My speed, the safely distant walkers and the running obstacle were all factors to be concerned with so I was more focused on immediate road conditions and missing the moving human pylons than watching for other distractions. My track took me under a gum tree hanging innocently over the trail when the new term became reality. Against all odds, a single branch met perfectly with the top left rear ventilation port of my helmet like a fishhook and summarily plucked me off my ride. My body stopped; dangling midway between horizontal and vertical by my helmet straps while my unicycle full of its own momentum kept the same pace…for a short time anyway. If disgrace is the opposite of grace, a unicycle without a rider defines disgrace. Time returned to normal as the tree bent enough to release me and deposit me lightly on the road with a minimum of fuss; when my helmet disengaged I was left more standing than not right in the middle of the road. My unicycle, having suddenly been freed of my speed retarding efforts, discovered said freedom and took off down the trail towards a woman with a double-wide jog stroller filled with babies. The absence of my body caused the seat to be dragged across the gravel until the whole contraption succumbed to gravity and thankfully tumbled to a stop against the steep side of the road.

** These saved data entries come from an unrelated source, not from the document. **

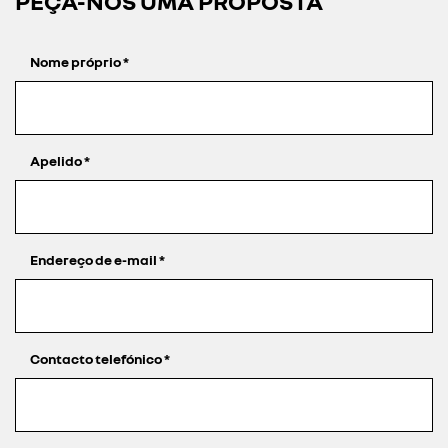
PEÇA-NOS UMA PROPOSTA
Nome próprio
*
Apelido
*
Endereço de e-mail
*
Contacto telefónico
*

The runner didn’t even slow down. All I heard as he came past was, “Maybe now we have a good reason to log all the trees out of this place.” And he was gone.

My neck is a little sore today though I do have great head mobility. I include a picture of the only evidence of what may be the world’s first plucking. It’s my helmet looking from the front towards the rear at the vent hole from which I momentarily dangled.